= TASK REQUIREMENTS =
Your answer must be every line of the data that holds the string "figure".

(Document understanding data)
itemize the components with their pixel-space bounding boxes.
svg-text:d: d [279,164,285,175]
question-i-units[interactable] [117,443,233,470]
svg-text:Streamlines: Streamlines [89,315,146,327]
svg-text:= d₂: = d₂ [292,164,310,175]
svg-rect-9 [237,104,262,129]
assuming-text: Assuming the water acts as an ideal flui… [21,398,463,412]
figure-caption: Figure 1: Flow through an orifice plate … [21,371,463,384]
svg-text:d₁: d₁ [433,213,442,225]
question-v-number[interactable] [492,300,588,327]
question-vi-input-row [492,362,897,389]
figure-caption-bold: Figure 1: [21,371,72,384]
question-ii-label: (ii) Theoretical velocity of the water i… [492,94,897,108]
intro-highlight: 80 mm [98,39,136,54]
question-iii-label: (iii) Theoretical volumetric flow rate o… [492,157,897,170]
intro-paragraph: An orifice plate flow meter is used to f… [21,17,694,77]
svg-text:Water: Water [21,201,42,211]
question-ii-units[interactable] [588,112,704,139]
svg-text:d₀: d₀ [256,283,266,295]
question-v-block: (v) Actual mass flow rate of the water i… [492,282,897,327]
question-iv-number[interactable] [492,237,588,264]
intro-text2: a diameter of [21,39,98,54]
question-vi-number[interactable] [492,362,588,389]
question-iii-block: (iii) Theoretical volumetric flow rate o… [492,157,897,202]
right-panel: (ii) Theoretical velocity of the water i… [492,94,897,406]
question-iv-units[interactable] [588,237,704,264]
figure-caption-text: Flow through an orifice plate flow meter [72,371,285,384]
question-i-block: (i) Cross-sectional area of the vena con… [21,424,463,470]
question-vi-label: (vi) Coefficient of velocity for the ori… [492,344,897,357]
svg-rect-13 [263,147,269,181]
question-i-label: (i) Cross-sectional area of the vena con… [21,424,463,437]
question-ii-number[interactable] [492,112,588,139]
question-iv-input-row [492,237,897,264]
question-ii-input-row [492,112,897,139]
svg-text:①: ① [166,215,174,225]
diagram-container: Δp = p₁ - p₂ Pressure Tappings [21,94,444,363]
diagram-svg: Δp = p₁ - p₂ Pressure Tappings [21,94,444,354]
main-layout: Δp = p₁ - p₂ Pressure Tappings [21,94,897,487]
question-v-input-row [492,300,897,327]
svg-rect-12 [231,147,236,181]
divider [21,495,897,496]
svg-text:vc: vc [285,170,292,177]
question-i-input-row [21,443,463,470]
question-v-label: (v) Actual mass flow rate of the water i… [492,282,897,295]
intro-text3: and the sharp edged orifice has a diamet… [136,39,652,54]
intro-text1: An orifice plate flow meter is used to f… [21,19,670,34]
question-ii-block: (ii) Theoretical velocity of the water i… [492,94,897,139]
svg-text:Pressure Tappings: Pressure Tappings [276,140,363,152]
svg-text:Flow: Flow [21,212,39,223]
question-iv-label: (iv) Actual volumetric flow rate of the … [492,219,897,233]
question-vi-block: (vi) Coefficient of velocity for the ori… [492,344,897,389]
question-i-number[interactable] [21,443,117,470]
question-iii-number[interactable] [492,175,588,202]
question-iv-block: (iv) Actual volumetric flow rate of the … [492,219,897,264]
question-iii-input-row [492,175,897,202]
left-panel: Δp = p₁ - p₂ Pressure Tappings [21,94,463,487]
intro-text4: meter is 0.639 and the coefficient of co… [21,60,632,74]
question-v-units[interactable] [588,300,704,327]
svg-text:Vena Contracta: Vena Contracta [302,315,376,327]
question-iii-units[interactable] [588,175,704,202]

= EXERCISE SOLUTION =
figure-caption: Figure 1: Flow through an orifice plate … [21,371,463,384]
figure-caption-bold: Figure 1: [21,371,72,384]
figure-caption-text: Flow through an orifice plate flow meter [72,371,285,384]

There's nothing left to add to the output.